This basic conclusion must be tempered by two other considerations, which have always guided the Great Migration Study Project. First, because published errors are immortal, an error of omission is always preferable to an error of commission. If someone who was not a Great Migration immigrant is included in this volume, that mistaken conclusion will live forever on library shelves. If, on the other hand, a demonstrable Great Migration immigrant is omitted from this volume, he or she can always be added to the list. Thus, when deciding whether or not to include a given immigrant in this volume, I have always taken a conservative approach.

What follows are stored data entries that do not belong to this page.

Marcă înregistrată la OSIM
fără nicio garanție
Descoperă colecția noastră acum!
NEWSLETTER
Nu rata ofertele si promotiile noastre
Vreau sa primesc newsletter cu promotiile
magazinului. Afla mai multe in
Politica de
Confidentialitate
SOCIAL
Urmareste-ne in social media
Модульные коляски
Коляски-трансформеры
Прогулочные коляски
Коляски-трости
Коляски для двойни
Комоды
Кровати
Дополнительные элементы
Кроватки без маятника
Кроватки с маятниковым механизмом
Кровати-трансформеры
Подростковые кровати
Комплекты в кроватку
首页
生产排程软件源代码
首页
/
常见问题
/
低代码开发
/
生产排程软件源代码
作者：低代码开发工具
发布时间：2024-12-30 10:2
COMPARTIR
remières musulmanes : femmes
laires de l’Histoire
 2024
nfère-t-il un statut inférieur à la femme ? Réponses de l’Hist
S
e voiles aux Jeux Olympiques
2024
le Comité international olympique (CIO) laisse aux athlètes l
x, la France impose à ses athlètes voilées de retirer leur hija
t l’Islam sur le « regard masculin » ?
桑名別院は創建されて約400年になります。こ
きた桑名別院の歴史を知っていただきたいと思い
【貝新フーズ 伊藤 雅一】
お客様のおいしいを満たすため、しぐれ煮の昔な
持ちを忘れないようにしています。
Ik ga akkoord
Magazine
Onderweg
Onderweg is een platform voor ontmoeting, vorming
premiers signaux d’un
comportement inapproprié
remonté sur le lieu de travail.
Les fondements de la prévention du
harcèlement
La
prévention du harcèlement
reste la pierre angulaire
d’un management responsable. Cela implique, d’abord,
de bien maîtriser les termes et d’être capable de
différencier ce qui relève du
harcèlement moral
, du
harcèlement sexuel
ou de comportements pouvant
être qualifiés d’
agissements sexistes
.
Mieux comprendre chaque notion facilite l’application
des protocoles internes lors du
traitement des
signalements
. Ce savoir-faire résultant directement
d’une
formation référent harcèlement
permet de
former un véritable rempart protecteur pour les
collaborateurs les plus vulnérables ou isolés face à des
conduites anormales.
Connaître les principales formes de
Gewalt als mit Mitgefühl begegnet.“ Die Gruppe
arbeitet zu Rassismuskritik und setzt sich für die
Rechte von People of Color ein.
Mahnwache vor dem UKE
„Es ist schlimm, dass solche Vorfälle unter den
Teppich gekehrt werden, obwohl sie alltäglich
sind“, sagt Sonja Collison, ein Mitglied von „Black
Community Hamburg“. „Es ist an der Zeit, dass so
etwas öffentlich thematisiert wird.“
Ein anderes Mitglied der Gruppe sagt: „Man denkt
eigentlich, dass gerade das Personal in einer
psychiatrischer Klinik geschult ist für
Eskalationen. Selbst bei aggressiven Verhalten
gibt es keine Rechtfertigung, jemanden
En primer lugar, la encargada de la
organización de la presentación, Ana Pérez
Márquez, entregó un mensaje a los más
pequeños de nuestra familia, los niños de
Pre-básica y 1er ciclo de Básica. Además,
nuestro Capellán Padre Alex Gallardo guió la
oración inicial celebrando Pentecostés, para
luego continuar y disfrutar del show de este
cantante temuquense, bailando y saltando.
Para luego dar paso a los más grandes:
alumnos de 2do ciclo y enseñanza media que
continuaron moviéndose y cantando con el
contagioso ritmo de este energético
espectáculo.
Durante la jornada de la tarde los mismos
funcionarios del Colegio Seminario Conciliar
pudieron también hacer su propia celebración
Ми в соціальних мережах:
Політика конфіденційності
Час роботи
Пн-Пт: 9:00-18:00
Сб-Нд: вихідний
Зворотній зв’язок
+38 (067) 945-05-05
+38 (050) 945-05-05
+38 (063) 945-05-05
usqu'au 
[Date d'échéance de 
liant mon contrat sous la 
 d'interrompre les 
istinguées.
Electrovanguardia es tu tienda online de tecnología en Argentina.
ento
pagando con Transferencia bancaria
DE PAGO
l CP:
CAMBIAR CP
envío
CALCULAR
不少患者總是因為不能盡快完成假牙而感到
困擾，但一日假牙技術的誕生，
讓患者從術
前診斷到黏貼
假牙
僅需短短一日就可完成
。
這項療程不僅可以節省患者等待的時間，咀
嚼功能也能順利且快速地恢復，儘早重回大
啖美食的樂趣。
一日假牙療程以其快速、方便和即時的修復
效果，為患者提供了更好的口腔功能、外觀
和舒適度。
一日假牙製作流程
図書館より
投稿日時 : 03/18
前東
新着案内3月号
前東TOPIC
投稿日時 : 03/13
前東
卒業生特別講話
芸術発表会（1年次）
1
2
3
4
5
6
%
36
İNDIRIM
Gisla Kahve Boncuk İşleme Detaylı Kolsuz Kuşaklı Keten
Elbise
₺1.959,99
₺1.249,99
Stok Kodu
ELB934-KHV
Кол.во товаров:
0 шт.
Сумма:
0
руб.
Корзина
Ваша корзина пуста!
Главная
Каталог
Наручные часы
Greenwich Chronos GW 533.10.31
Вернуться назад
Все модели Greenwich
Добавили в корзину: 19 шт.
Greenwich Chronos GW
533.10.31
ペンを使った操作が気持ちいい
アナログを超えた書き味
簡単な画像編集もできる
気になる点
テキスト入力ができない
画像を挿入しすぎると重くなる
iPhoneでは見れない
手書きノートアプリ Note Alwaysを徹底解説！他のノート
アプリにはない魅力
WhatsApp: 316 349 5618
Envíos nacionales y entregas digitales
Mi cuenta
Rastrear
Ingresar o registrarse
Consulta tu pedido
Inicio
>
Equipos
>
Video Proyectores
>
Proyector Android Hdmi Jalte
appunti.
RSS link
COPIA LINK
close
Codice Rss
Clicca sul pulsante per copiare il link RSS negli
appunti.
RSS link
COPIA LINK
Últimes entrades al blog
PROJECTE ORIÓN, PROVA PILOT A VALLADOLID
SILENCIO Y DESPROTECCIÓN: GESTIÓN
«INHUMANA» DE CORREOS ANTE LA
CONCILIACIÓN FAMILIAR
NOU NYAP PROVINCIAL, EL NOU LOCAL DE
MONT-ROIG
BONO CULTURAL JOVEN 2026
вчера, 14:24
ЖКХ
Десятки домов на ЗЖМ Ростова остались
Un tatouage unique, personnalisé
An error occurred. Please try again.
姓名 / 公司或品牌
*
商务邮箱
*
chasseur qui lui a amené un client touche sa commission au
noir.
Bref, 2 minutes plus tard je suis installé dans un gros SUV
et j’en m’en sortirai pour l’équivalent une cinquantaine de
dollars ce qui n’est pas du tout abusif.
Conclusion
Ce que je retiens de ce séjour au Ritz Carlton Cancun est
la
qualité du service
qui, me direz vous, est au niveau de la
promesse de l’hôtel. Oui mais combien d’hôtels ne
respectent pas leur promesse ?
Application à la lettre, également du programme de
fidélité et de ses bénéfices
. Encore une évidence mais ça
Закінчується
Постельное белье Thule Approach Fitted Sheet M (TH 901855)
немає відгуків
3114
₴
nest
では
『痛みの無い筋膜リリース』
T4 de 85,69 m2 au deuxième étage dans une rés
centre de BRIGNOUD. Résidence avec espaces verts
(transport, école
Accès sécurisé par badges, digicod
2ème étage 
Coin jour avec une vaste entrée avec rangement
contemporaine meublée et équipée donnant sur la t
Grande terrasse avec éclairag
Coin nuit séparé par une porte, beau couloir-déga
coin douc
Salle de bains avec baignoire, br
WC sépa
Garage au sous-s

Second, because very few passenger vessels sailed from England to New England during the winter months, the Great Migration Study Project has always assumed that anyone who appears in New England records by May of a given year must have arrived no later than the previous calendar year. This explains my decision to survey all contemporaneous sources through May of 1641.
With this background in mind, let’s review some examples of who has been included and who has been excluded. The largest source of false claims of participation in the Great Migration is the corpus of published genealogies of the last century and a half, which includes many undocumented and unsupported statements that this or that immigrant arrived in 1630 or at some other date between 1620 and 1640. One of the most egregious of such sources is the History of Lynn by James R. Newhall, which includes a long list of immigrants said to have come in 1630, but with no justification or evidence.
Unfortunately, James Savage, in compiling his Genealogical Dictionary of New England (1860), picked up many of these claims without expressing any doubts, and, more recently, Meredith Colket included many of these same statements in his Founders of Early American Families (1985). None of these immigrants, nor any of the hundreds more similarly claimed in other genealogies and journal articles, has been included in this volume, unless there exists independent evidence in contemporaneous sources for their arrival by 1640.
Conversely, however, I did not include in the Directory all those who appear in contemporaneous sources. For example, on a number of occasions crew members of the many vessels that came to New England, and especially those who came to Boston, ran afoul of the law during their brief time ashore, and thus made an appearance in the colony court records. When those who made a single appearance in the records may be identified as transient crew members or merchants, I have not listed them here.
Other men and women appear in the surviving records who never came to New England. Andrew Coleman, for example, appeared twice in New England sources in 1640, once in a Quarter Court session record in Boston and once in the notarial records maintained by Thomas Lechford.2 These were in fact two versions of the same document, created by Lechford and then entered in the court records. Careful reading of the item shows that all the actions attributed to Coleman took place in England, and that he had authorized John Haynes of Hartford to act for him in New England. Andrew Coleman does not get an entry in the Directory.
Adapted from Robert Charles Anderson's introduction to The Great Migration Directory.
1. Robert Charles Anderson, “When Did the Great Migration End?” The Great Migration Newsletter 22 [2013]: 3, 6.
2. Nathaniel B. Shurtleff, ed., Records of the Governor and Company of the Massachusetts Bay in New England, 1628−1686, 5 vols. in 6 (Boston: W. White, 1853−54), 1: 298; Edward Everett Hale, ed., Note-Book Kept by Thomas Lechford, Esq., Lawyer, in Boston, Massachusetts Bay, from June 27, 1638, to July 29, 1641 (Cambridge, 1885; reprinted Camden, Maine: Picton Press, 1988), 308.